Kenney spokesperson Mike Dunn said the administration “values and respects the First Amendment and the resulting rights and protections to our residents,” and said it will offer a fuller response to McSwain’s letter in the near future.
“The city is continuing to balance these rights and the significant health risks posed by the pandemic,” Dunn said in a statement. “We are trying to save lives, and we are confident that this approach protects the residents of this city from a surge in COVID-19 while safeguarding the constitutional right to free speech.”
Gov. Murphy calls out ‘bozos’ spreading coronavirus rumor involving daughter
New Jersey Gov. Phil Murphy criticized “bozos” who he said were promoting a conspiracy theory that he and his family were defying coronavirus restrictions so his daughter could hold a wedding.
Erin Murphy, a 20-year-old college student, is self-quarantining in New Jersey after coming home from Virginia, according to the governor. Virginia was among the states added to New Jersey’s travel quarantine earlier this week.
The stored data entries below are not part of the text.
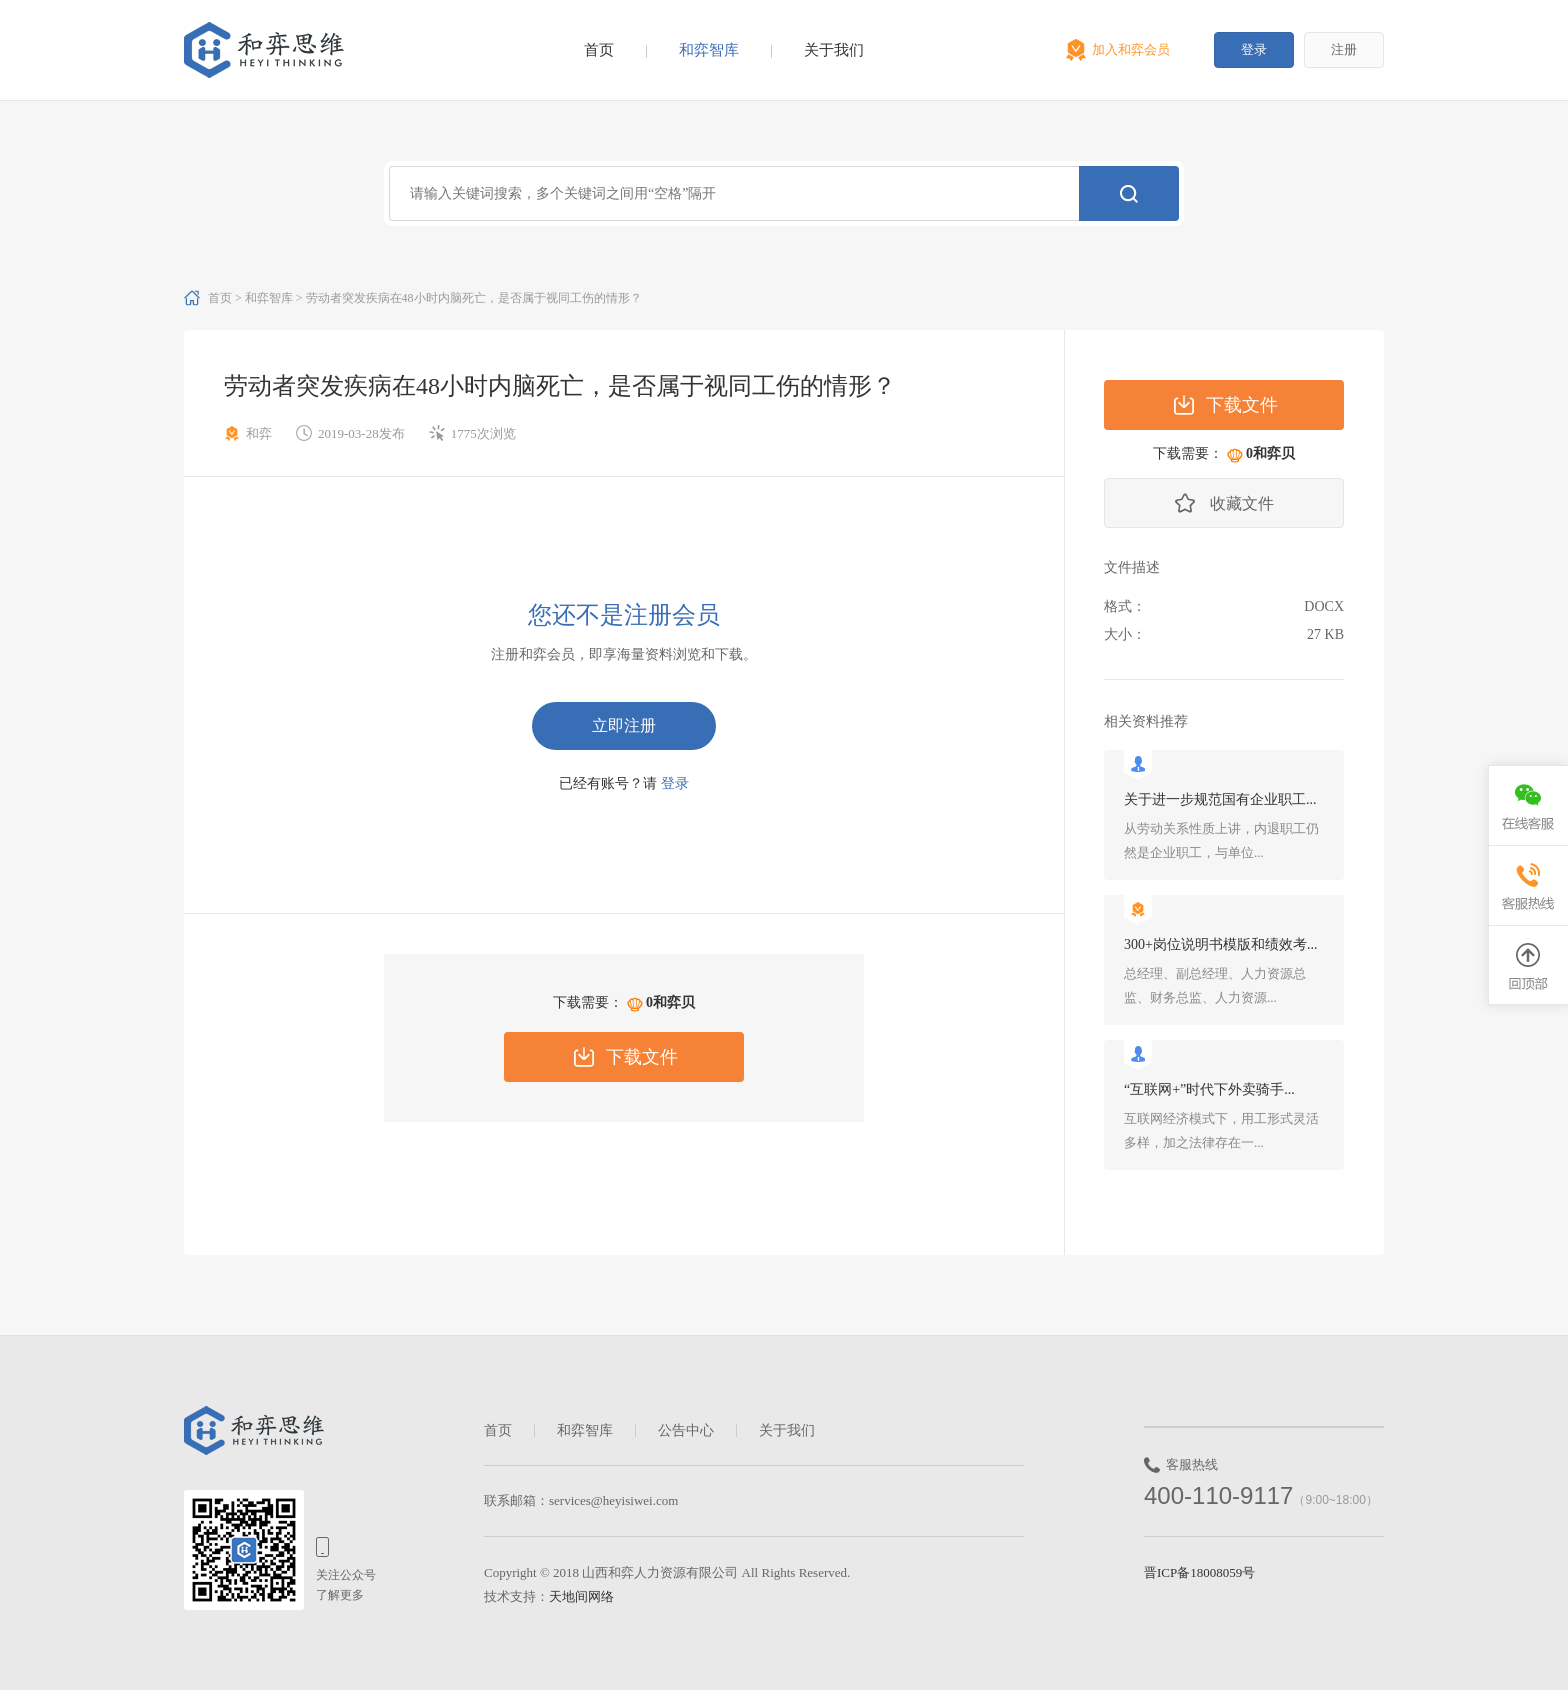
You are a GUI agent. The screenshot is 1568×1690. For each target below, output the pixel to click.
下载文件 (642, 1057)
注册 (1344, 49)
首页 (599, 50)
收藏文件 (1242, 503)
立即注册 (624, 725)
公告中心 (686, 1430)
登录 (1254, 49)
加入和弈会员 (1131, 49)
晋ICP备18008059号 (1199, 1572)
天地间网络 (581, 1596)
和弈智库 (709, 50)
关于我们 (834, 50)
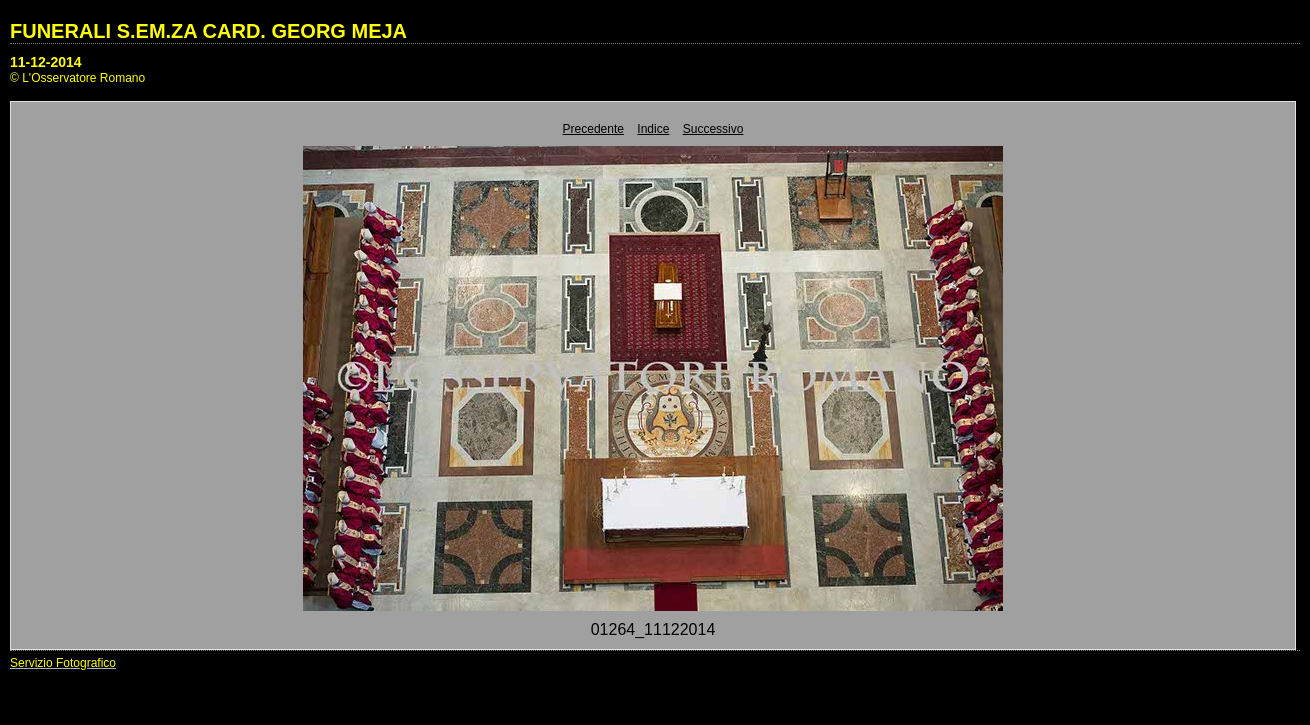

“There’s insanity on social media sometimes,” Murphy said during a coronavirus briefing on Wednesday. “That’s my daughter, who did not have a bachelorette party, is not engaged, and is not getting married this weekend. Just for the record, to all of you bozos out there who think otherwise.”
The United States reported more than 1,000 new deaths for the second day in a row, driven by a sharp increases in Arizona, South Carolina, Florida, and Texas. At least 623,897 Americans have died after contracting coronavirus, according to Johns Hopkins University, which reported 1,195 new deaths Wednesday.
Several cities, including Miami, Los Angeles, and Costa Mesa, Calif., will fine residents for not wearing a mask in public. Indiana, Minnesota, and Ohio all announced new mask mandates on Wednesday, joining Pennsylvania, New Jersey and at least 25 other states.
Two cafeterias in the White House complex were forced to close after an employee tested positive for coronavirus. According to the New York Times, the cafeterias are in the Eisenhower Executive Office Building and the New Executive Office Building, which are next to the West Wing.